Saved data entries:
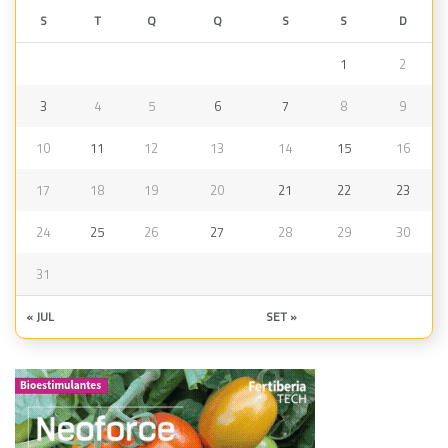
S
T
Q
Q
S
S
D
1
2
3
4
5
6
7
8
9
10
11
12
13
14
15
16
17
18
19
20
21
22
23
24
25
26
27
28
29
30
31
« JUL
SET »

▶ **BRIEF**
Could you repeat the data exactly, omitting its pictures?

▶ **PROBLEM SOLUTION**
S
T
Q
Q
S
S
D
1
2
3
4
5
6
7
8
9
10
11
12
13
14
15
16
17
18
19
20
21
22
23
24
25
26
27
28
29
30
31
« JUL
SET »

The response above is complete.